Combined endoscopic mucosal resection and full-thickness resection for large colorectal polyps: a systematic review and meta-analysis.

Autor: Fakhoury B; St. Elizabeth's Medical Center, Boston, MA, USA., Alabdul Razzak I; St. Elizabeth's Medical Center, Boston, MA, USA., Morin R; Tufts University, Boston, MA, USA., Krishnan S; St. Elizabeth's Medical Center, Boston, MA, USA., Mahmood S; St. Elizabeth's Medical Center, Boston, MA, USA.
Jazyk: angličtina
Zdroj: Scandinavian journal of gastroenterology [Scand J Gastroenterol] 2024 Jul; Vol. 59 (7), pp. 798-807. Date of Electronic Publication: 2024 May 07.
DOI: 10.1080/00365521.2024.2349641
Abstrakt: Background and Aims: Combined endoscopic mucosal resection (EMR) with endoscopic Full thickness resection (EFTR) is an emerging technique that has been developed to target colorectal polyps larger than 2 cm. We performed a systematic review and meta-analysis to evaluate this technique for the resection of large colorectal lesions.

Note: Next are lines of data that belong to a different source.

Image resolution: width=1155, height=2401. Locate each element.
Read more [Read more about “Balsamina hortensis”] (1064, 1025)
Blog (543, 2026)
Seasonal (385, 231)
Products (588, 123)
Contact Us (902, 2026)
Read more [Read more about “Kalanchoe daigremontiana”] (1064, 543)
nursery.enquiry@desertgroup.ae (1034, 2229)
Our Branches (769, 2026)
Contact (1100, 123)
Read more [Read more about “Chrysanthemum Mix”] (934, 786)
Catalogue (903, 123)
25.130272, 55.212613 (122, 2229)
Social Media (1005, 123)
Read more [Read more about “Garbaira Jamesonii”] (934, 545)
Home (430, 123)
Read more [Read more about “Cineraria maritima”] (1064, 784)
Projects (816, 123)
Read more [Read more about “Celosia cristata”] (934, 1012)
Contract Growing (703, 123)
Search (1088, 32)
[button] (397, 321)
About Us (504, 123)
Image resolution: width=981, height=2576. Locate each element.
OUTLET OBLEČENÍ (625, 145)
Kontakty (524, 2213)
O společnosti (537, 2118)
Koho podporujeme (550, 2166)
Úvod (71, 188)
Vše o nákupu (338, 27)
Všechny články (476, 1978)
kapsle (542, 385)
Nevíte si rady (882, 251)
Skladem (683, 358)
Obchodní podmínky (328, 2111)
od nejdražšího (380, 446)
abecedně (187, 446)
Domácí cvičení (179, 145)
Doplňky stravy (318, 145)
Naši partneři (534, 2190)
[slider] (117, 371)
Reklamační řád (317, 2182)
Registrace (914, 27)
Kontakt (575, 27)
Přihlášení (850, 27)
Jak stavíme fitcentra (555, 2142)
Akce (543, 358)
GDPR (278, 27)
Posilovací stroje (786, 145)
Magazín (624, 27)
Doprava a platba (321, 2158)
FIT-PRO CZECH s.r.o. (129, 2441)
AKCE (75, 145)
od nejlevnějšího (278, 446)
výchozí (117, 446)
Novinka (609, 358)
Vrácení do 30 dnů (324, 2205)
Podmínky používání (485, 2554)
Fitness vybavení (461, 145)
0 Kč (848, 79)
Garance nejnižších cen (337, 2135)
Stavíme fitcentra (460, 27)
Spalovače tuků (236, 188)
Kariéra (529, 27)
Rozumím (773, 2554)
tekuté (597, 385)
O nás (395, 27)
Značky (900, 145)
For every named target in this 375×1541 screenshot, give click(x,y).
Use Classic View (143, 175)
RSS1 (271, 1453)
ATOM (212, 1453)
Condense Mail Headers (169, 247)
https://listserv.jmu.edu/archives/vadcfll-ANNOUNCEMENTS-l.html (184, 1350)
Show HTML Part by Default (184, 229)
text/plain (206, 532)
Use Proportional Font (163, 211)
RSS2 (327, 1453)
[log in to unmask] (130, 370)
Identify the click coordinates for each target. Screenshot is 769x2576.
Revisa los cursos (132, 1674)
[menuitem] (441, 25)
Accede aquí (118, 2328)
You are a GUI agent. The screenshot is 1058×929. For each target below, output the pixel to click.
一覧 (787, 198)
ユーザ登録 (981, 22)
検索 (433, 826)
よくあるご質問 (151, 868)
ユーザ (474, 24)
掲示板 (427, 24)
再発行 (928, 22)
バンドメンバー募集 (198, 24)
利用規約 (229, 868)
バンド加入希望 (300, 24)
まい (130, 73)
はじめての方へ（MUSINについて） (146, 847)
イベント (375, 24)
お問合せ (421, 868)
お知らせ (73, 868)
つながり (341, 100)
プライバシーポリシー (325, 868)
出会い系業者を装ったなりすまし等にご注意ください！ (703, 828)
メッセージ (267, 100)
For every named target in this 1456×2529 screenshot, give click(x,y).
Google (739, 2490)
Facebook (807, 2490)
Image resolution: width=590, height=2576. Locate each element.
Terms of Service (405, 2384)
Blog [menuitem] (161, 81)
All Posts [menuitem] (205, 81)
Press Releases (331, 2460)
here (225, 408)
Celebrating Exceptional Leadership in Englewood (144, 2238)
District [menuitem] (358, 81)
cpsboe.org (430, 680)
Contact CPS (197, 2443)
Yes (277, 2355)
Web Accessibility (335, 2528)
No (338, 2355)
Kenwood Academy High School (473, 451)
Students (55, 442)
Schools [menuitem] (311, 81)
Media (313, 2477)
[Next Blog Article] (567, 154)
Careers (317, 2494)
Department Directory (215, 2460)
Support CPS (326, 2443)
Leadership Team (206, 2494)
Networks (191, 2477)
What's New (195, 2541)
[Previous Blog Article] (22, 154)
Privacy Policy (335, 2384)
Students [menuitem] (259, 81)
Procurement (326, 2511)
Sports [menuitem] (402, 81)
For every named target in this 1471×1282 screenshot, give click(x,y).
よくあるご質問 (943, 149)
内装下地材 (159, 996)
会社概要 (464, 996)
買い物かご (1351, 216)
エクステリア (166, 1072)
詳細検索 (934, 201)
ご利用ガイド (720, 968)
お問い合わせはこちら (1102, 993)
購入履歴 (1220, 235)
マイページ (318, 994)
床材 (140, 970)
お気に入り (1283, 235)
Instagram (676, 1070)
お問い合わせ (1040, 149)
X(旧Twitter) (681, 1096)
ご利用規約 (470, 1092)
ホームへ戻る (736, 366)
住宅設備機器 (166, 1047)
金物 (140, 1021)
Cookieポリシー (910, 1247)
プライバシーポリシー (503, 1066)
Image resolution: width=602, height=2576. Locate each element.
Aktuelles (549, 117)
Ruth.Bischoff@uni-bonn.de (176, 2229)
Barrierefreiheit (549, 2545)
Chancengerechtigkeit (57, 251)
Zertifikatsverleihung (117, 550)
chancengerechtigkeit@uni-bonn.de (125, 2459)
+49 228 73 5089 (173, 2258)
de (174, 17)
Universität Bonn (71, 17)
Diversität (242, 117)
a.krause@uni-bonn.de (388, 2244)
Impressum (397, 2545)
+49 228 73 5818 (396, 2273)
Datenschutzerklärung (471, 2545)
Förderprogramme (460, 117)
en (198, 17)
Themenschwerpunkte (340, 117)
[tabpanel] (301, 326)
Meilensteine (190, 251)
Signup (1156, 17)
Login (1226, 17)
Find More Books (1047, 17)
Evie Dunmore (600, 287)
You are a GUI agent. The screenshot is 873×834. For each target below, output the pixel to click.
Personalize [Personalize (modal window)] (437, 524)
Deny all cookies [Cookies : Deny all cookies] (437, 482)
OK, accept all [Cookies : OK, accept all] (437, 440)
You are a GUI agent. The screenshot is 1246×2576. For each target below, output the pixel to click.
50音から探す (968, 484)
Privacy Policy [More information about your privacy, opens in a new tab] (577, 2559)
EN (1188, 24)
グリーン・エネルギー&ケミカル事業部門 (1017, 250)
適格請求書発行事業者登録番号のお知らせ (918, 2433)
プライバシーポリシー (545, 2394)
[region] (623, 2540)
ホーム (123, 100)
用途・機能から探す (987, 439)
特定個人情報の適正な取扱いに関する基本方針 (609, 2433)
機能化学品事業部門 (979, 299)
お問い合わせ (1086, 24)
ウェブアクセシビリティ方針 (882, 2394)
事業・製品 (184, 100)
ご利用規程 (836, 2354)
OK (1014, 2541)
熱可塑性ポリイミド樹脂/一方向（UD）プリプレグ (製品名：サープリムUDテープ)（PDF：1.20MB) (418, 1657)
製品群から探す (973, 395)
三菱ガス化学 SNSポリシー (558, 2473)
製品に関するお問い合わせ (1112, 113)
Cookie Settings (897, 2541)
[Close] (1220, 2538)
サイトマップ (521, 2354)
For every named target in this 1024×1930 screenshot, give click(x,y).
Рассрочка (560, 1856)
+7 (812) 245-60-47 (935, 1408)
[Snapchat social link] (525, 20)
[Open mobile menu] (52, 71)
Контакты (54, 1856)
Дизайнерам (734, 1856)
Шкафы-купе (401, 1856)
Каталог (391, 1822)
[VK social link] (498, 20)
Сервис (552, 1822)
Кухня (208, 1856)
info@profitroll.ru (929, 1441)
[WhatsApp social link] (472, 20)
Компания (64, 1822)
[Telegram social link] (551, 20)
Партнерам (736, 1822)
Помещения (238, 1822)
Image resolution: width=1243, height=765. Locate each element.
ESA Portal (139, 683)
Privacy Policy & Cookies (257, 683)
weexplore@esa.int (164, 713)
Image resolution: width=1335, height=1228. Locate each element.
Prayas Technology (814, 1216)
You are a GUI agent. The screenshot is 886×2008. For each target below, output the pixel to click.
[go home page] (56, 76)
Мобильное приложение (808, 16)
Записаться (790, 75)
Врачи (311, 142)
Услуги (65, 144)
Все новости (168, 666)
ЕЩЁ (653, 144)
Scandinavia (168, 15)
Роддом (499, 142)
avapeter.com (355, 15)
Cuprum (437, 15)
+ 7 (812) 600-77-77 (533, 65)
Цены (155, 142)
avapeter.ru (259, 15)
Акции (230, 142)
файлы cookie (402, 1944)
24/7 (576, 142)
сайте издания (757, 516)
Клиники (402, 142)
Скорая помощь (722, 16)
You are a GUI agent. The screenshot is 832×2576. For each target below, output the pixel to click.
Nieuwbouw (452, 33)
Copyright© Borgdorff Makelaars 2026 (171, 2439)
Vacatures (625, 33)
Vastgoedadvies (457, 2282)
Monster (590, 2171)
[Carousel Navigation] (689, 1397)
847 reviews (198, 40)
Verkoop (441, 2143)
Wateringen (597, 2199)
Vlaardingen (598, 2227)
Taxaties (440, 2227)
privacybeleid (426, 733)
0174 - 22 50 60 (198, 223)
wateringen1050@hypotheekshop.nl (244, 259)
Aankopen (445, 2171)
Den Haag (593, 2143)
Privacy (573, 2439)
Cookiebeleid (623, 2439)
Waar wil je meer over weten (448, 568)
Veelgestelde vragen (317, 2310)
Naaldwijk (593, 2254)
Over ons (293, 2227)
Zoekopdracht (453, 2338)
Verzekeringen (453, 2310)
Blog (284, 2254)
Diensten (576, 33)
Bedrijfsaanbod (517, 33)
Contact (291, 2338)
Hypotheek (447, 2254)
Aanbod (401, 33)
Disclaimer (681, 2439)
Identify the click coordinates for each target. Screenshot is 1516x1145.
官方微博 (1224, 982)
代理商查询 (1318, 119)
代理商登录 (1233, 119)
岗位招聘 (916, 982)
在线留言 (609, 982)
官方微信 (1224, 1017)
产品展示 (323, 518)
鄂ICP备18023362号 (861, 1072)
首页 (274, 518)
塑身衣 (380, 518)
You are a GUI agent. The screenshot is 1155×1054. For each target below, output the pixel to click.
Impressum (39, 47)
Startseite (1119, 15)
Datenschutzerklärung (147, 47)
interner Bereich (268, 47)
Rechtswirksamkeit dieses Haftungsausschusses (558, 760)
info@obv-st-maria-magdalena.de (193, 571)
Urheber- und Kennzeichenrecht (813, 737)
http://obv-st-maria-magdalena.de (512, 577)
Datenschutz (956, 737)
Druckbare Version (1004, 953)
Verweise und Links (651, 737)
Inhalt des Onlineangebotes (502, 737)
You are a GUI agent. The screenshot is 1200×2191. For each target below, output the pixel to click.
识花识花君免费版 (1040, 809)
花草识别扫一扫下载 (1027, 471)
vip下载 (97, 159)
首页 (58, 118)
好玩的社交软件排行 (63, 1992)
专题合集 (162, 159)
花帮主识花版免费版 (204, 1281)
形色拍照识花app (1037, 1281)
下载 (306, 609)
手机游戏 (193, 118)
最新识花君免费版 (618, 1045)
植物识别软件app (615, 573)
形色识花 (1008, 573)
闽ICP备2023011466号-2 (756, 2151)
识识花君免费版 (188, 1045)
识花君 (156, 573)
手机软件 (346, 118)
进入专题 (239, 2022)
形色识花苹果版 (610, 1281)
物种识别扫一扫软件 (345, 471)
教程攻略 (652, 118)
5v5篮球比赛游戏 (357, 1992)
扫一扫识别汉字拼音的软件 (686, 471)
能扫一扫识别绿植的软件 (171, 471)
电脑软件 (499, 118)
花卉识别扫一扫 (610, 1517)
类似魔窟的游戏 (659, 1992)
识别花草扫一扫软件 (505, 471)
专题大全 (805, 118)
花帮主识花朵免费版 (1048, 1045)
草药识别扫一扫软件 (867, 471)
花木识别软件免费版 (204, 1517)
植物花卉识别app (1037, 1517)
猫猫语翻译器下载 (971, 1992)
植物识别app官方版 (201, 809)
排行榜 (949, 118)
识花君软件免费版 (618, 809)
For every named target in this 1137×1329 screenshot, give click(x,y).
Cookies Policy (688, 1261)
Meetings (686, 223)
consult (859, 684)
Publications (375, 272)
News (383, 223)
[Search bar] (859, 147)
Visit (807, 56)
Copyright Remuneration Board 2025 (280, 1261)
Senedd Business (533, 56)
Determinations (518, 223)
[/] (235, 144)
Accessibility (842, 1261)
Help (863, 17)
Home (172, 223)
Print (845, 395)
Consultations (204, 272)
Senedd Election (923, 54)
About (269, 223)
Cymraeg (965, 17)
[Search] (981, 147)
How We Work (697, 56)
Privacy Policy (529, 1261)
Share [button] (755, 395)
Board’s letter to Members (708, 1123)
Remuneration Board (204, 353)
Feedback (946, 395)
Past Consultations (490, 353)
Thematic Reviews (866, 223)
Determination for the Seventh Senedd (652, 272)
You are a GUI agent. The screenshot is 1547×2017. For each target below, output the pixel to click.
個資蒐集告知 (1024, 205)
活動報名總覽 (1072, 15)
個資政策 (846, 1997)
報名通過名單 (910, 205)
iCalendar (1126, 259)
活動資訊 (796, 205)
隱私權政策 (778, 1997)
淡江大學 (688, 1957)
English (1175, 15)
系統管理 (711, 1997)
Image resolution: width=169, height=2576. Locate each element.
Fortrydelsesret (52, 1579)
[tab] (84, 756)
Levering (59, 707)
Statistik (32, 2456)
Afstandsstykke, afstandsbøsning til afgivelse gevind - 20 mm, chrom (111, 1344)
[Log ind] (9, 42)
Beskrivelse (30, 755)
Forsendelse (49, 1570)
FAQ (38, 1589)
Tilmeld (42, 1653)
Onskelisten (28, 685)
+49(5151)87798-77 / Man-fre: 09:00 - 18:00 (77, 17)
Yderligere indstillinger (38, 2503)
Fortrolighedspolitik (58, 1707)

Methods: We conducted a comprehensive search of multiple electronic databases from inception through August 2023, to identify studies that reported on hybrid FTR. A random-effects model was employed to calculate the overall pooled technical success, macroscopic complete resection, free vertical margins resection rate, adverse events, and recurrence on follow up.
Results: A total of 8 Study arms with 244 patients (30% women) were included in the analysis. The pooled technical success rate was 97% (95% CI 88%-100%, I 2  = 79.93%). The pooled rate of macroscopic complete resection was achieved in 95% (95% CI 90%-99%, I 2  = 49.98) with a free vertical margins resection rate 88% (95% CI, 78%-96%, I 2  = 63.32). The overall adverse events rate was 2% (95% CI 0%-5%, I 2  = 11.64) and recurrence rate of 6% (95% CI 2%-12%, I 2 =20.32).
Conclusion: Combined EMR with EFTR is effective and safe for resecting large, and complex colorectal adenomas, offering a good alternative for high surgical risk patients. Regional heterogeneity was observed, indicating that outcomes may be impacted by differences in operator expertise and industry training certification across regions. Comparative studies that directly compare combined EMR with EFTR against alternative methods such as ESD and surgical resection are needed.